JAKARTA – Pesta demokrasi 2019 telah usai, begitu pula dengan keriuhan sengketanya yang tuntas di Mahkamah Konstitusi (MK), tetapi demokrasi tidak berhenti pada satu titik dan masih akan terus berjalan.
Komisi Pemilihan Umum (KPU) pun menetapkan Pasangan Calon Presiden dan Wakil Presiden RI Joko Widodo-Maruf Amin sebagai pasangan calon terpilih Pilpres 2019 di Jakarta, kemarin (30/6).
Tentu ini menjadi hari yang bersejarah bagi mantan Gubernur DKI Jakarta itu. Untuk kedua kalinya Joko Widodo akan memimpin Indonesia kali ini dengan menggandeng ulama besar seorang KH Maruf Amin. Harapan besar disematkan kepada kedua anak bangsa ini tentunya membawa Indonesia adil dan sejahtera sebagaimana yang diamanahkan oleh bapak pendiri bangsa.
Ketua Mahkamah Konstitusi keempat periode 2013-2015, Hamdan Zoelva mengatakan sengketa yang lahir usai Pemilihan presiden 2019 adalah bagian dari proses demokrasi. Salah satu prinsip demokrasi adalah peradilan yang independen dan parsial. Proses peradilan yang terjadi ini juga bagian dari proses demokrasi.

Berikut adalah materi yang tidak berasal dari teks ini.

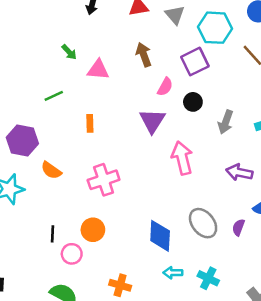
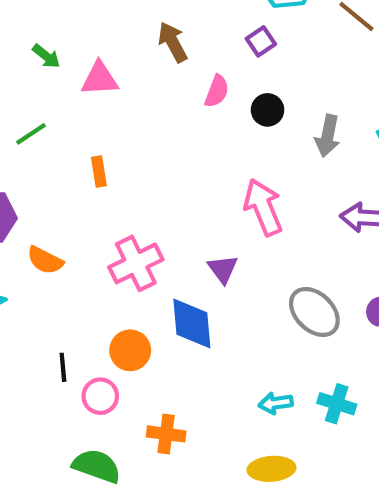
purple square: (195, 62) -> (261, 41), size x0.6
purple triangle: (152, 121) -> (223, 269), moved, size x0.7
blue diamond: (160, 236) -> (192, 323), moved
orange cross: (120, 285) -> (166, 434), moved

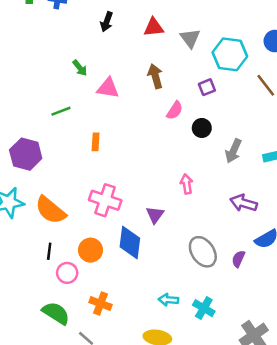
pink arrow: (263, 207) -> (187, 184), size x0.6
orange semicircle: (45, 260) -> (50, 210), moved, size x1.5
pink cross: (136, 263) -> (105, 200), turned 32

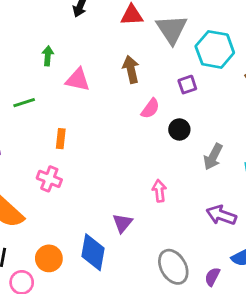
gray triangle: (190, 38) -> (172, 29), size x1.4
green arrow: (80, 68) -> (48, 56), turned -140
pink cross: (105, 200) -> (49, 179), moved, size x0.7

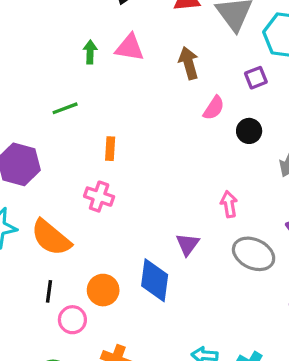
pink triangle: (78, 80) -> (130, 48), moved
gray ellipse: (173, 267) -> (254, 254), moved, turned -32

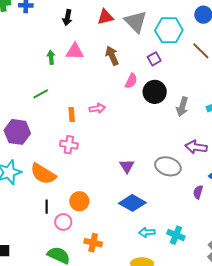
black circle: (249, 131) -> (155, 92), size x1.5
pink arrow: (229, 204) -> (97, 108), moved, turned 98
blue diamond: (155, 280) -> (132, 203), moved, turned -60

Penghormatan terhadap putusan peradilan adalah bagian penting dari demokrasi,” kata Zoelva, kemarin (30/6).
Putusan MK tentu tidak bisa memberikan rasa puas pada semua pihak. Kepuasan pada semua pihak hanya ada dalam musyawarah mufakat. Di pengadilan harus ada yang kalah dan menang, oleh karena itu ketika perkara dibawa ke pengadilan dan meminta hakim untuk memutuskan maka harus siap kalah atau menang.
Hal yang terpenting adalah pengadilan, lanjut Zoelva, memberikan alasan hukum yang benar, memutuskan sesuai hukum dan fakta dan itu bisa diuji dari hasil putusannya.
Sebagai orang yang pernah menduduki jabatan Hakim MK, Zoelva menilai putusan hasil sengketa Pilres 2019 yang dibacakan Jumat (27/6) lalu, adalah putusan yang berimbang, rasional dan sangat komprehensif.
Dibutuhkan hati dan pikiran yang jernih untuk memahami putusan tersebut berimbang dan komprehensif. Membaca dengan cara pemikiran peradilan, maka hasil putusan dapat dipahami. “Tetapi jika hati yang prasangka sampai kapanpun tidak akan puas dengan putusan MK,” ujarnya.
Pelaksanaan Pemilu di Indonesia tidak sepenuhnya sempurna, masih ada kekurangan pada penyelenggara pemilu yang harus terus dievaluasi bersama, menjadi pembelajaran untuk memperbaikinya di masa akan datang.